Analizzando l’odierno verminaio politico brasiliano è difficile che Rousseff possa essere mandata a casa facilmente visto che le basteranno appena 171 voti per affossare l’impeachment contro di lei, ovvero un terzo dei voti più uno di senatori e deputati in seduta parlamentare congiunta.
In realtà, se impeachment o meno sarà – si voterà dopo il Carnevale, verso marzo 2016 – molto dipende dall’economia in crisi profonda e, ancora di più, dai prossimi sviluppi della “Mani Pulite” brasiliana.
Di certo c’è che il possibile sostituto, il vice presidente Michael Temer, è dello stesso partito di Cunha, al pari del presidente del Senato, Calheiros.
Piccolo particolare: di Temer corre voce sia il vero deus ex machina, il controllore occulto del porto di Santos dal quale, secondo il procuratore aggiunto di Reggio Calabria Nicola Gratteri, uscirebbe l’80% della cocaina che arriva ogni anno in Europa.
Renan Calheiros, dal canto suo, è noto alle cronache per numerosi casi di corruzione, compreso il celeberrimo Renangate, un riferimento neanche troppo velato al Watergate.

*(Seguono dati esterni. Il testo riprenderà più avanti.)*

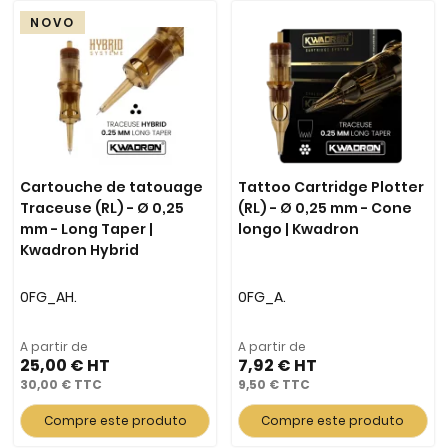
NOVO
Cartouche de tatouage
Tattoo Cartridge Plotter
Traceuse (RL) - Ø 0,25
(RL) - Ø 0,25 mm - Cone
mm - Long Taper |
longo | Kwadron
Kwadron Hybrid
0FG_AH.
0FG_A.
A partir de
A partir de
25,00 €
7,92 €
30,00 €
9,50 €
Compre este produto
Compre este produto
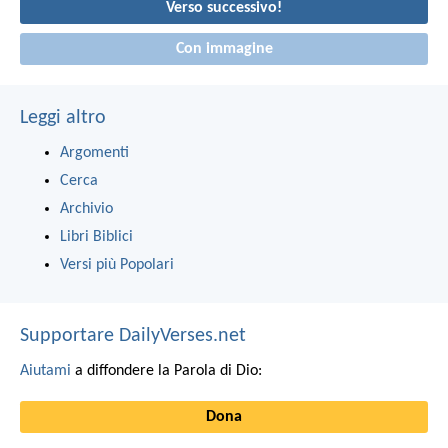
Verso successivo!
Con immagine
Leggi altro
Argomenti
Cerca
Archivio
Libri Biblici
Versi più Popolari
Supportare DailyVerses.net
Aiutami
a diffondere la Parola di Dio:
Dona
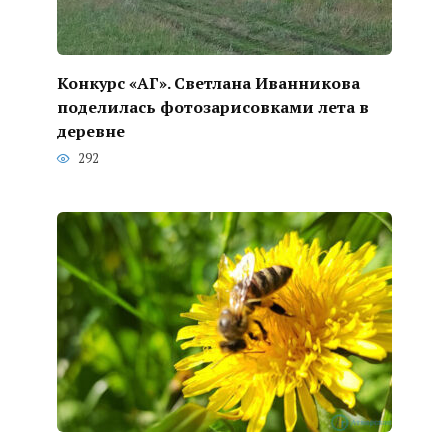
Конкурс «АГ». Светлана Иванникова
поделилась фотозарисовками лета в
деревне
292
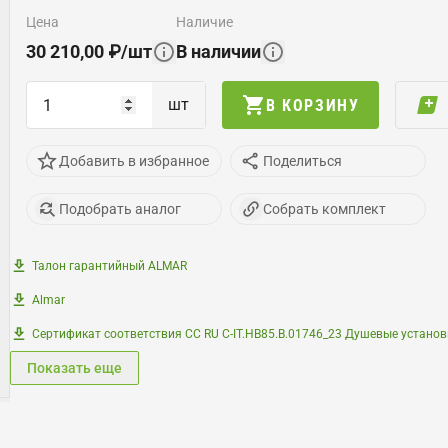
цена
наличие
30 210,00
₽
/
шт
В наличии
шт
В КОРЗИНУ
Добавить в избранное
Поделиться
Подобрать аналог
Собрать комплект
Талон гарантийный ALMAR
Almar
Сертификат соответствия СС RU С-IT.НB85.B.01746_23 Душевые установ
Показать еще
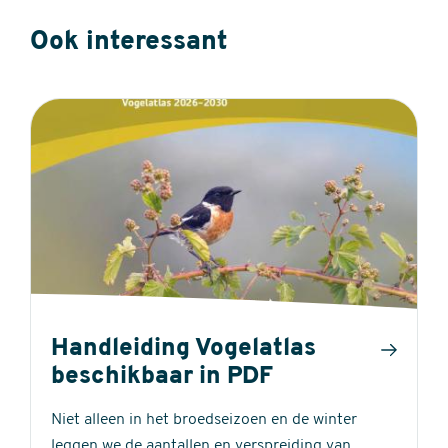
Ook interessant
Handleiding Vogelatlas
beschikbaar in PDF
Niet alleen in het broedseizoen en de winter
leggen we de aantallen en verspreiding van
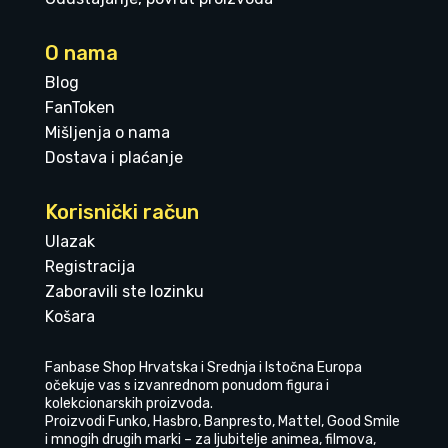
O nama
Blog
FanToken
Mišljenja o nama
Dostava i plaćanje
Korisnički račun
Ulazak
Registracija
Zaboravili ste lozinku
Košara
Fanbase Shop Hrvatska i Srednja i Istočna Europa
očekuje vas s izvanrednom ponudom figura i
kolekcionarskih proizvoda.
Proizvodi Funko, Hasbro, Banpresto, Mattel, Good Smile
i mnogih drugih marki – za ljubitelje animea, filmova,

Inoltre, da due settimane, il Supremo Tribunale Federale lo indaga per un presunto coinvolgimento nella Mani Pulite verde-oro.
Insomma, al di là dell’impeachment di Rousseff e visti i possibili sostituti, non è escluso che nell’autunno del 2016 i brasiliani tornino a votare anche per scegliersi un nuovo presidente della repubblica, oltre che per le già programmate amministrative.
Perché ciò avvenga conditio sine qua non è che il Supremo Tribunale Elettorale sancisca che le campagne elettorali di Dilma e del suo vice Temer sono state finanziate con soldi frutto delle tangenti Petrobras.
Se questo è il quadro – e purtroppo per il Brasile lo è, con l’aggiunta di un’economia in crisi come non accadeva dal 1900-1901 – allora forse la proposta di Vasone è tutt’altro che da trascurare. «Invece dell’impeachment se ci fossero davvero politici di livello oggi si cercherebbe di sfruttare il momento per chiudere l’esperienza deleteria del sistema presidenziale, che in Brasile forse ha funzionato solo durante l’era Vargas».
Invece di costringere il paese all’immobilismo su tutti i fronti, compreso l’economia, il sistema parlamentare offre infatti i poteri del presidente al primo ministro ma ha un enorme vantaggio: quest’ultimo può essere sostituito in pochi giorni, basta la sfiducia delle Camere, mentre come vediamo oggi con Rousseff, oltre al trauma della sua cassazione con una parte politica che grida al golpe ed una legislazione confusa in materia, anche se l’impeachment dovesse andare in porto saranno necessari lunghi mesi.
Tanto, troppo tempo sprecato – almeno sei mesi secondo gli analisti – senza peraltro avere la certezza che, chi verrà dopo, o per via istituzionale o con una nuova elezione presidenziale, sappia risolvere i gravi problemi del Brasile di oggi.
«Purtroppo – conclude Vasone con disincanto – oggi nessuno discute dell’opportunità che offre il parlamentarismo né sfrutta la crisi attuale per portarci ai livelli dei paesi più avanzati e, soprattutto, per farla finita in un colpo solo con tutte le “trame sotterranee” che oggi impegnano Brasilia dove, invece, ben altre dovrebbero essere le priorità per il bene del mio paese».